__EXERCISE BRIEF__
From the first line of the entries below, reproduce everything exactly through the line with "Chicago Campus Map (664, 2418)", and nothing more.

__RECORDS SHOWN__

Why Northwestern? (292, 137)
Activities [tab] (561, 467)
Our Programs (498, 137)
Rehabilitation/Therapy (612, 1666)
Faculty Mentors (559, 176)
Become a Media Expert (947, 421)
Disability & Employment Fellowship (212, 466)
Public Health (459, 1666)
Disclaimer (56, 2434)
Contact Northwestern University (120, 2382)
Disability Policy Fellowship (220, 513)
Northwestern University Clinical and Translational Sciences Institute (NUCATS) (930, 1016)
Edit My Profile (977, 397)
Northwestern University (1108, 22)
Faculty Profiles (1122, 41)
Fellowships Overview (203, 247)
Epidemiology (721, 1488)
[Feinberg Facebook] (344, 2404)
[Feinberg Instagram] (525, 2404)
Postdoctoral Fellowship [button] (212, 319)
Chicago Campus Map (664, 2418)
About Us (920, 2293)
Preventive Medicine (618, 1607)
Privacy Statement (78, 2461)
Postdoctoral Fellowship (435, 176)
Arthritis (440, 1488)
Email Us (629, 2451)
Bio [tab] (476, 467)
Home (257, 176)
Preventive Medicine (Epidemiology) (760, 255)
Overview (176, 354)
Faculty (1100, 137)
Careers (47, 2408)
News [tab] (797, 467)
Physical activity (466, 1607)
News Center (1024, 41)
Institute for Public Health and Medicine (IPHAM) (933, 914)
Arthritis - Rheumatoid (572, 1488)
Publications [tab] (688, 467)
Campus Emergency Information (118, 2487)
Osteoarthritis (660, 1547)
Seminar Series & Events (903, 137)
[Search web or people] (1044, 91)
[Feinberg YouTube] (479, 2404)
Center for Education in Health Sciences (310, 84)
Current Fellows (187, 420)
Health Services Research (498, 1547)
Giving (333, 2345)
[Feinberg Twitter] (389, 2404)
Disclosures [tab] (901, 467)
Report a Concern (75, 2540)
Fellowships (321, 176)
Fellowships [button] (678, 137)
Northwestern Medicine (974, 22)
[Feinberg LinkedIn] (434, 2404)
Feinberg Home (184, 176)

__YOUR SOLUTION__
Why Northwestern? (292, 137)
Activities [tab] (561, 467)
Our Programs (498, 137)
Rehabilitation/Therapy (612, 1666)
Faculty Mentors (559, 176)
Become a Media Expert (947, 421)
Disability & Employment Fellowship (212, 466)
Public Health (459, 1666)
Disclaimer (56, 2434)
Contact Northwestern University (120, 2382)
Disability Policy Fellowship (220, 513)
Northwestern University Clinical and Translational Sciences Institute (NUCATS) (930, 1016)
Edit My Profile (977, 397)
Northwestern University (1108, 22)
Faculty Profiles (1122, 41)
Fellowships Overview (203, 247)
Epidemiology (721, 1488)
[Feinberg Facebook] (344, 2404)
[Feinberg Instagram] (525, 2404)
Postdoctoral Fellowship [button] (212, 319)
Chicago Campus Map (664, 2418)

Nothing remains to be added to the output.